The typical large, urban high school is set, by many teachers and
education-policy administrators, on a course of relentless war against “normal,” “mainstream,” and “majority” outlooks.
To a large extent, these trends were launched by the Dennis-Hall Report
of the 1960s. This official provincial paper, written by two self-described “progressives” in
the first flush of Sixties radicalism, proposed massive reforms of
public education, and its attitudes have now worked themselves into
many areas of life in Ontario.
History is one of the most important programs of study for the future
of society. It gives people a coherent sense both of the past and of
a national, collective sense of meaning and purpose. A society with
no real sense and love of its past is as abnormal as an individual
who has no cherished personal memories.
In the last four decades, the relatively small amount of history taught
in the public high-school system tended to portray traditional Canada,
Britain, and the West in general as a repository of racism, sexism,
and oppression. Little that was positive was said about the Canada
that existed before 1965, even less said in praise of the monarchy.
Canadian history and national identity were essentially defined as
the struggle of various “designated groups” against various
kinds of oppressive majorities. Young Canadians of British or European
descent were systematically stripped of a coherent community identity
and taught to hate themselves and their history.
Indeed, in the last four decades, anything smacking of a genuinely
conservative or traditionalist outlook has been largely removed from
the public educational systems in large urban areas.
The educational system did not provide a counterweight to all the
media and pop-culture trends. Even if some students could be found
in the typical, large urban high school who are capable of intelligently
expressing a conservative or traditionalist viewpoint, they have not
been encouraged to do so. On the contrary, they were generally derided
by their teachers and peers. The education offered was often directed
to bleaching out any vestiges of social conservatism and traditionalism
that could be identified among the students. The educational experts,
were they so inclined, would be hard-pressed to point to even one large,
urban, public high school in which a lively and truly diverse political
debate takes place today.
In this same period, many of the norms, ethics, and standards in
the educational system have been jettisoned in the name of “permissiveness” and
the attack on the so-called authoritarian personality. The general
breakdown of manners and school and social discipline is evident. Curiously,
while death-metal music, voodoo, and body-piercings are permissible,
the expression of any more-robust or substantive traditionalism is
seen as “hateful” or “insensitive” — and
accordingly proscribed.
Also, in the last four decades, virtually all forms of traditional
Christianity have been hounded from the educational system. The Christian
ethos, which could provide a fortifying inoculation against many types
of nastiness and incivility, has been jettisoned. The result increasingly
is a vacuum that encourages nihilism and violence.

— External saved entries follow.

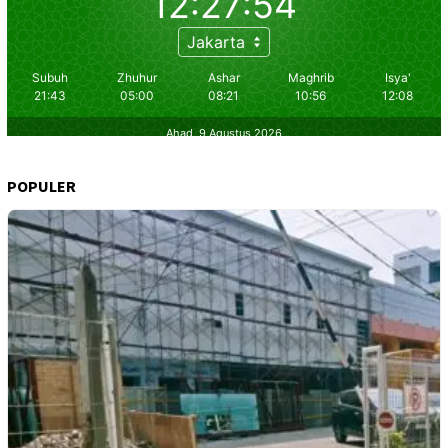
POPULER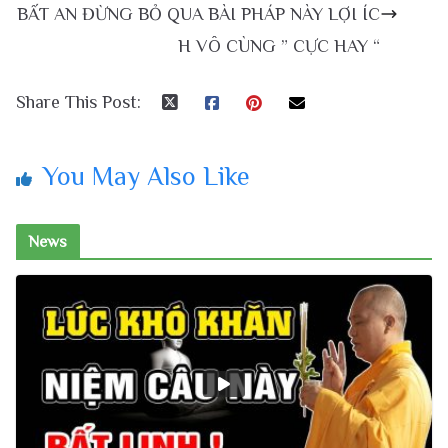
BẤT AN ĐỪNG BỎ QUA BÀI PHÁP NÀY LỢI ÍC
H VÔ CÙNG ” CỰC HAY “
Share This Post:
You May Also Like
News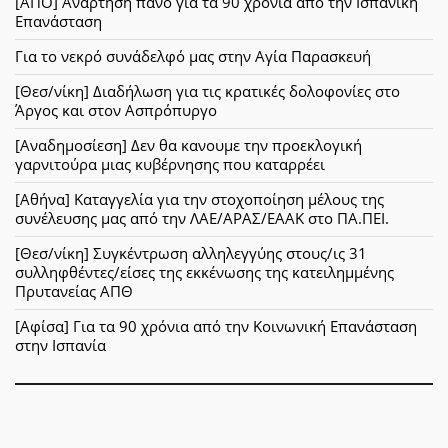
[ΑΠΟ] Ανάρτηση πανό για τα 90 χρόνια από την Ισπανική
Επανάσταση
Για το νεκρό συνάδελφό μας στην Αγία Παρασκευή
[Θεσ/νίκη] Διαδήλωση για τις κρατικές δολοφονίες στο
Άργος και στον Ασπρόπυργο
[Αναδημοσίεση] Δεν θα κανουμε την προεκλογική
γαρνιτούρα μιας κυβέρνησης που καταρρέει
[Αθήνα] Καταγγελία για την στοχοποίηση μέλους της
συνέλευσης μας από την ΛΑΕ/ΑΡΑΣ/ΕΑΑΚ στο ΠΑ.ΠΕΙ.
[Θεσ/νίκη] Συγκέντρωση αλληλεγγύης στους/ις 31
συλληφθέντες/είσες της εκκένωσης της κατειλημμένης
Πρυτανείας ΑΠΘ
[Αφίσα] Για τα 90 χρόνια από την Κοινωνική Επανάσταση
στην Ισπανία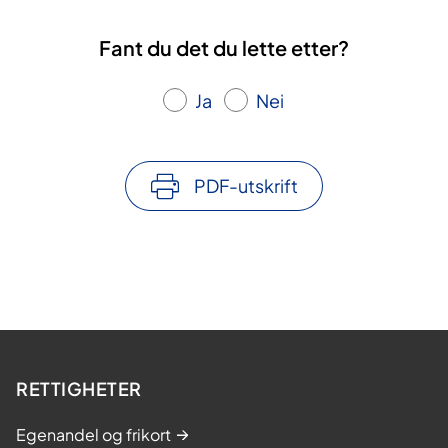
Fant du det du lette etter?
Ja
Nei
PDF-utskrift
RETTIGHETER
Egenandel og frikort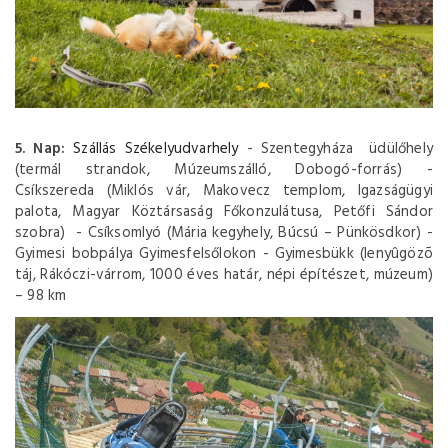
5. Nap:
Szállás Székelyudvarhely
- Szentegyháza üdülőhely
(termál strandok, Múzeumszálló, Dobogó-forrás) -
Csíkszereda (Miklós vár, Makovecz templom, Igazságügyi
palota, Magyar Köztársaság Főkonzulátusa, Petőfi Sándor
szobra) - Csíksomlyó (Mária kegyhely, Búcsú – Pünkösdkor) -
Gyimesi bobpálya Gyimesfelsőlokon - Gyimesbükk (lenyûgözõ
táj, Rákóczi-várrom, 1000 éves határ, népi építészet, múzeum)
– 98 km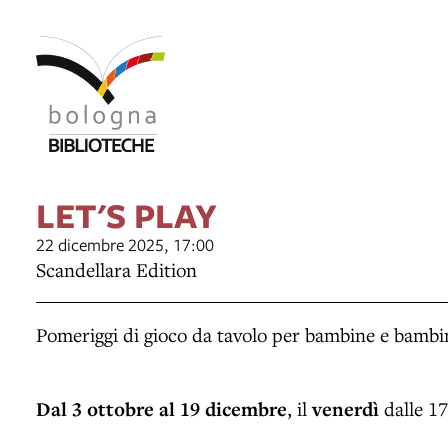
LET'S PLAY
22 dicembre 2025, 17:00
Scandellara Edition
Pomeriggi di gioco da tavolo per bambine e bambini
Dal 3 ottobre al 19 dicembre
, il
venerdì
dalle 17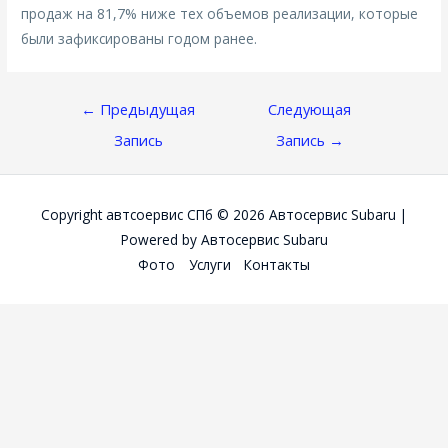
продаж на 81,7% ниже тех объемов реализации, которые
были зафиксированы годом ранее.
Навигация
←
Предыдущая
Следующая
По
Запись
Запись
→
Записям
Copyright автсоервис СПб © 2026
Автосервис Subaru
|
Powered by
Автосервис Subaru
Фото
Услуги
Контакты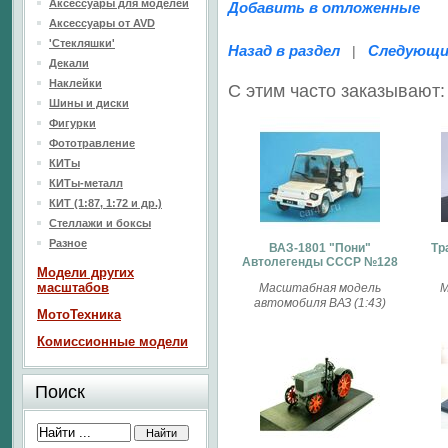
Аксессуары для моделей
Добавить в отложенные
Аксессуары от AVD
'Стекляшки'
Назад в раздел
Следующи
|
Декали
Наклейки
С этим часто заказывают:
Шины и диски
Фигурки
Фототравление
КИТы
КИТы-металл
КИТ (1:87, 1:72 и др.)
Стеллажи и боксы
Разное
ВАЗ-1801 "Пони"
Тр
Автолегенды СССР №128
Модели других
масштабов
Масштабная модель
М
автомобиля ВАЗ (1:43)
МотоТехника
Комиссионные модели
Поиск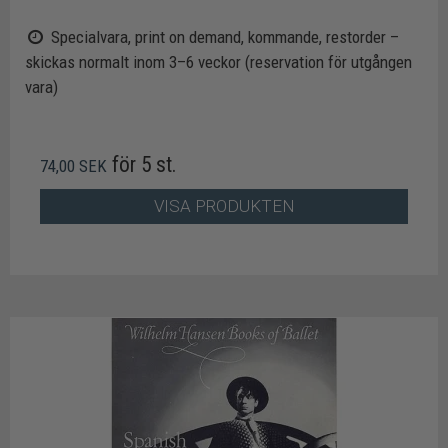
Specialvara, print on demand, kommande, restorder –
skickas normalt inom 3–6 veckor (reservation för utgången
vara)
för 5 st.
74,00 SEK
VISA PRODUKTEN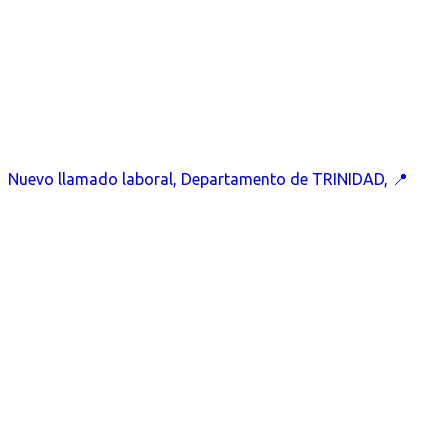
Nuevo llamado laboral, Departamento de TRINIDAD, 📍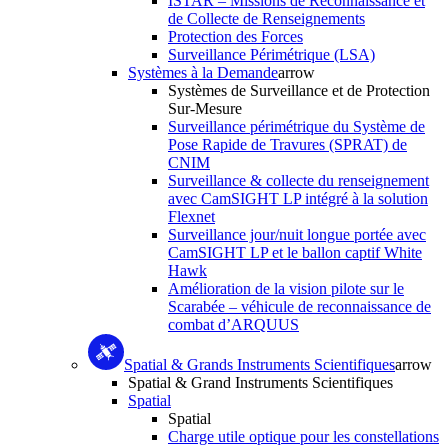
ISTAR – Missions de Reconnaissance et
de Collecte de Renseignements
Protection des Forces
Surveillance Périmétrique (LSA)
Systèmes à la Demande
arrow
Systèmes de Surveillance et de Protection
Sur-Mesure
Surveillance périmétrique du Système de
Pose Rapide de Travures (SPRAT) de
CNIM
Surveillance & collecte du renseignement
avec CamSIGHT LP intégré à la solution
Flexnet
Surveillance jour/nuit longue portée avec
CamSIGHT LP et le ballon captif White
Hawk
Amélioration de la vision pilote sur le
Scarabée – véhicule de reconnaissance de
combat d’ARQUUS
Spatial & Grands Instruments Scientifiques
arrow
Spatial & Grand Instruments Scientifiques
Spatial
Spatial
Charge utile optique pour les constellations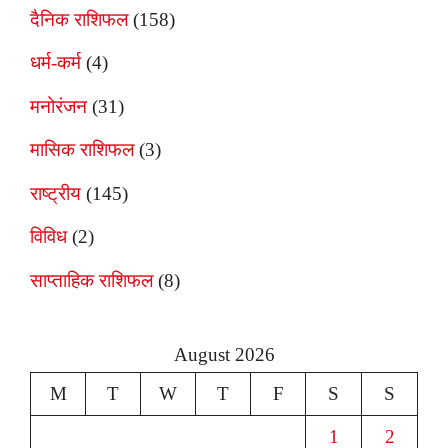
दैनिक राशिफल
(158)
धर्म-कर्म
(4)
मनोरंजन
(31)
मासिक राशिफल
(3)
राष्ट्रीय
(145)
विविध
(2)
साप्ताहिक राशिफल
(8)
August 2026
M
T
W
T
F
S
S
1
2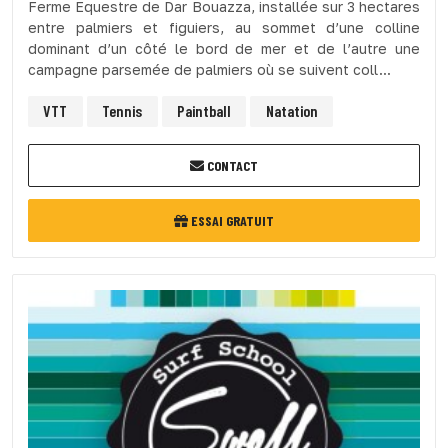
Ferme Equestre de Dar Bouazza, installée sur 3 hectares
entre palmiers et figuiers, au sommet d’une colline
dominant d’un côté le bord de mer et de l’autre une
campagne parsemée de palmiers où se suivent coll...
VTT
Tennis
Paintball
Natation
CONTACT
ESSAI GRATUIT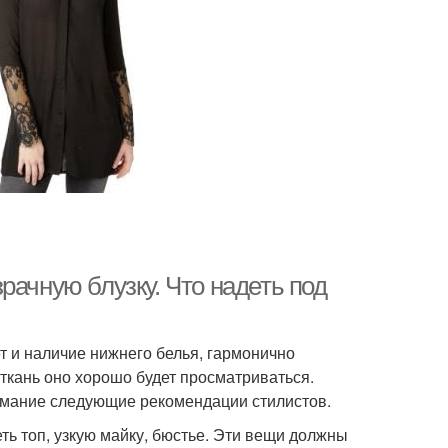
рачную блузку. Что надеть под
т и наличие нижнего белья, гармонично
ткань оно хорошо будет просматриваться.
нимание следующие рекомендации стилистов.
ть топ, узкую майку, бюстье. Эти вещи должны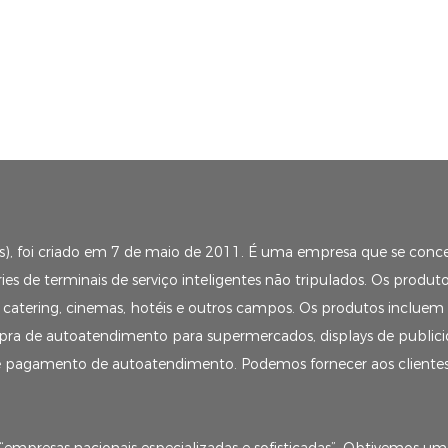
s), foi criado em 7 de maio de 2011. É uma empresa que se conc
es de terminais de serviço inteligentes não tripulados. Os produ
 catering, cinemas, hotéis e outros campos. Os produtos incluem
pra de autoatendimento para supermercados, displays de publicid
e pagamento de autoatendimento. Podemos fornecer aos clientes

Many educational bureaucrats in Ontario have twisted the purpose of
public education away from its proper mission and into furthering a
pronounced left-liberal agenda. They have tried to put into practice,
overtly and covertly, a highly anti-traditional, anti-historical, and
anti-religious set of educational policies. They are deliberately trying
to control the shape of the future by controlling the education of
the young.
From the founding of the Dominion of Canada in 1867, education was
the responsibility of the respective provinces, and Catholic primary-
and secondary-school systems have been largely publicly funded. Despite — or
perhaps precisely because of — public funding, Catholic education
in most parts of the province differs little from that offered in the
public education system.
In 1985, Progressive Conservative (PC) Premier Bill Davis promised
to extend full public funding to Catholic secondary schools above grade
10 in Ontario; the result was an electoral disaster for his party,
presumably because it alienated the core Protestant support — although
the winning Liberal party did in fact fulfill that promise. In the
2007 provincial election campaign, John Tory, the leader of the PC
party — reacting to the perceived inequality of public funding
for a Catholic school system — promised to fully publicly fund
all faith-based schools (including Jewish, Muslim, and Hindu schools) — but
this also turned out to be an electoral disaster for the PCs.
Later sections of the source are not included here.